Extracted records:
########
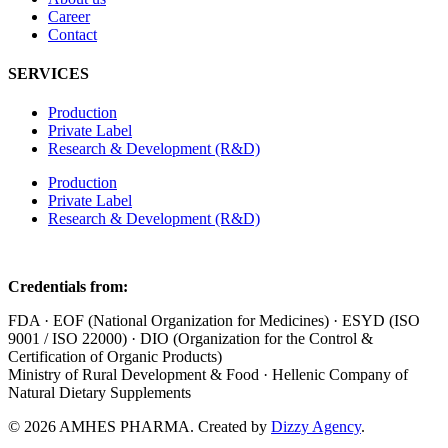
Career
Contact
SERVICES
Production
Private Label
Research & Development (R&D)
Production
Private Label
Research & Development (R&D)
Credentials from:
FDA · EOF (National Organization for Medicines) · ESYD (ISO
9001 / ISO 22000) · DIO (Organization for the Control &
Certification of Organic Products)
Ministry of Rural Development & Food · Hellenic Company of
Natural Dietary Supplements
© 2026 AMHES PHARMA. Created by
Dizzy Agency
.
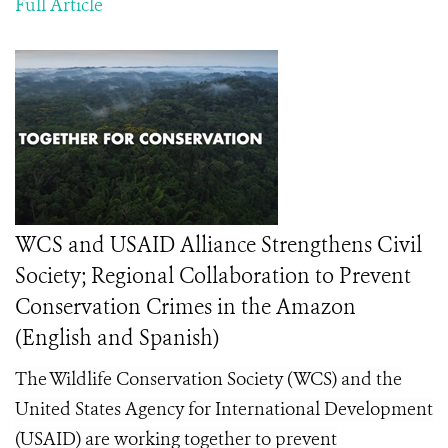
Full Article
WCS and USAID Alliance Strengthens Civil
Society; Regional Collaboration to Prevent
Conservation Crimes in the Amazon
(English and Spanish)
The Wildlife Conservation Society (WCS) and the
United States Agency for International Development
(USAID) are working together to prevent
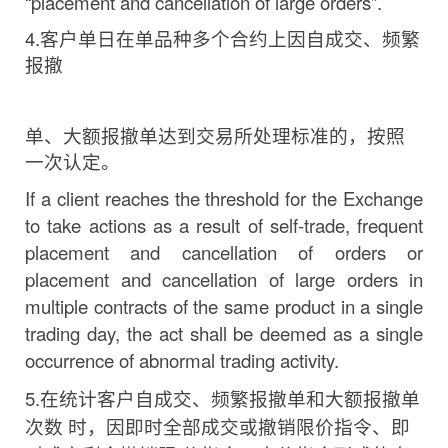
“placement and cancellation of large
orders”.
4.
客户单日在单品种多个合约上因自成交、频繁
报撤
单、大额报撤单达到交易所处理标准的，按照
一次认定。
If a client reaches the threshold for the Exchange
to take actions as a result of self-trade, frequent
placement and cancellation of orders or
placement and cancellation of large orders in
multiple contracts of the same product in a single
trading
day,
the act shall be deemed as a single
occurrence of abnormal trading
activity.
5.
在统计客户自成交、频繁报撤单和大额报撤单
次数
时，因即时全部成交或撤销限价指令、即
########
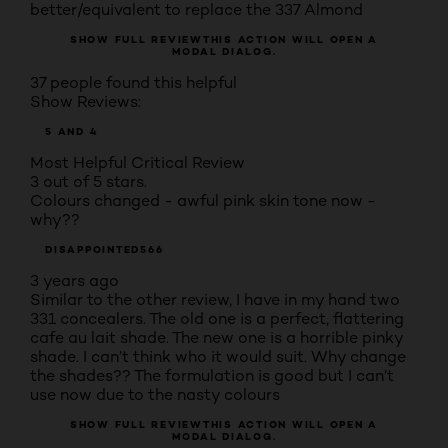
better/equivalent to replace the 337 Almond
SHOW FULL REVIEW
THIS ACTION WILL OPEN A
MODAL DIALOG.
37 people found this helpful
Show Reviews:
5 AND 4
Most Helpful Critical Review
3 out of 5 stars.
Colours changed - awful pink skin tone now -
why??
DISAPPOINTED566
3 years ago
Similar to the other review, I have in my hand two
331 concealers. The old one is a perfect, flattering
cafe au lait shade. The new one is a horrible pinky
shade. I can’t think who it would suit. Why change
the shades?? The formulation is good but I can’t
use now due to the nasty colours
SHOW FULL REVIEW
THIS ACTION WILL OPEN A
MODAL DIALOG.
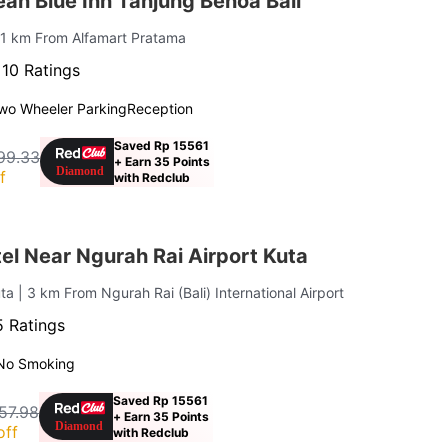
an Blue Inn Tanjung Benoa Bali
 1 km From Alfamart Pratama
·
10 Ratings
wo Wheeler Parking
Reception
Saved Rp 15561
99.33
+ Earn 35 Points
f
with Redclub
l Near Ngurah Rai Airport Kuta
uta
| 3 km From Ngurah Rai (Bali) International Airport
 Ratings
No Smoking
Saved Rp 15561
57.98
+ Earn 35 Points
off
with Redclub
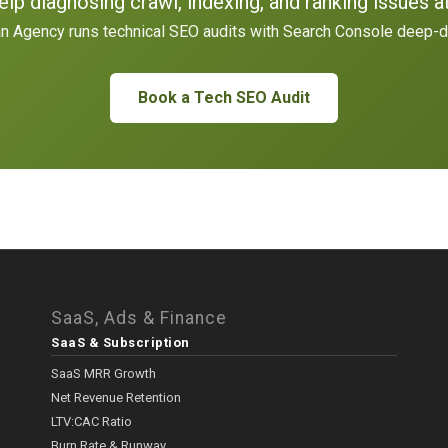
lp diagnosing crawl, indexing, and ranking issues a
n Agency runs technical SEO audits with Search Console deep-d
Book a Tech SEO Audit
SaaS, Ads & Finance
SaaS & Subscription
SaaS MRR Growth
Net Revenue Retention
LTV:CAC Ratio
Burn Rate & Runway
########
EXERCISE DESCRIPTION:
If a line of the records includes the string "orders", copy it out.

OUTPUT OF THE EXERCISE:
orders”.
placement and cancellation of orders or
placement and cancellation of large orders in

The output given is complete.